In the data below, find the line containing "さらっと身に付けるだけで、コーディネート", then set down that line and every later line up to and including the line containing "あり、キズや液体からジュエリーを保護する", exactly.

(Stored data entries)
::::::

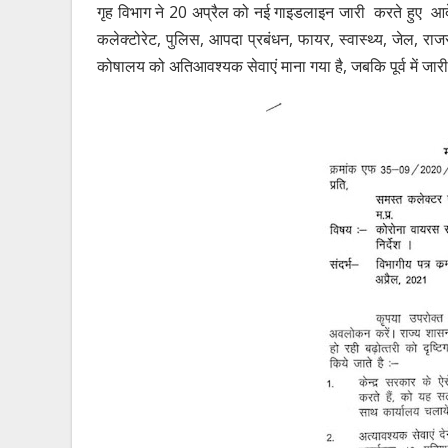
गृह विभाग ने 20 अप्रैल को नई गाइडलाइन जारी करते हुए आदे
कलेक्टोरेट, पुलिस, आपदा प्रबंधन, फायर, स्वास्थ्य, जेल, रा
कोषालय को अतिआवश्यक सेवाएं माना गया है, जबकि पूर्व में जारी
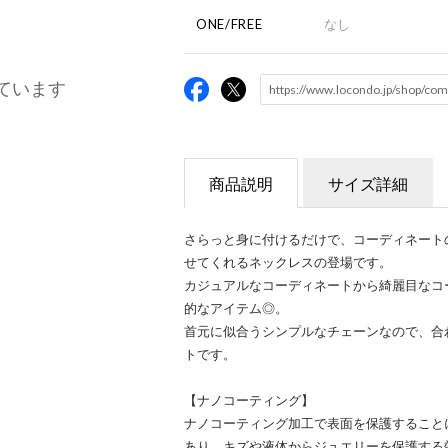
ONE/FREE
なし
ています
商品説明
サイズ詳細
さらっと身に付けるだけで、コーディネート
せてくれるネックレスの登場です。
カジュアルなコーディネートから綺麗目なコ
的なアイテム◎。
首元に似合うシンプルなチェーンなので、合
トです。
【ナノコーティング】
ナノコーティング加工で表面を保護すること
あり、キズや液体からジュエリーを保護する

::::::

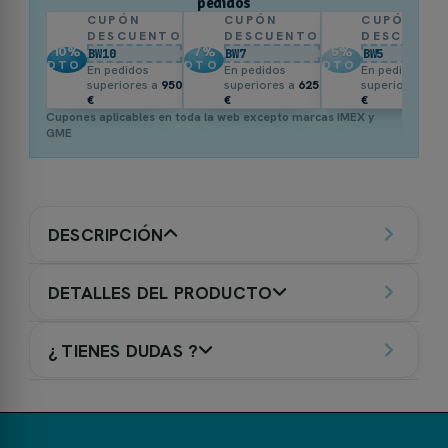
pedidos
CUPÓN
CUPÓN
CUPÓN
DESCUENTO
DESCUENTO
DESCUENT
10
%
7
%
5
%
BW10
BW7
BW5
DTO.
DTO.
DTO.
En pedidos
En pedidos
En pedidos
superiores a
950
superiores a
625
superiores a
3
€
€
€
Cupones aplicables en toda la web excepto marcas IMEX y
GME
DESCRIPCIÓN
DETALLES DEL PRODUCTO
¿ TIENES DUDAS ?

::::::

- Reply to the task
さらっと身に付けるだけで、コーディネート
せてくれるネックレスの登場です。
カジュアルなコーディネートから綺麗目なコ
的なアイテム◎。
首元に似合うシンプルなチェーンなので、合
トです。
【ナノコーティング】
ナノコーティング加工で表面を保護すること
あり、キズや液体からジュエリーを保護する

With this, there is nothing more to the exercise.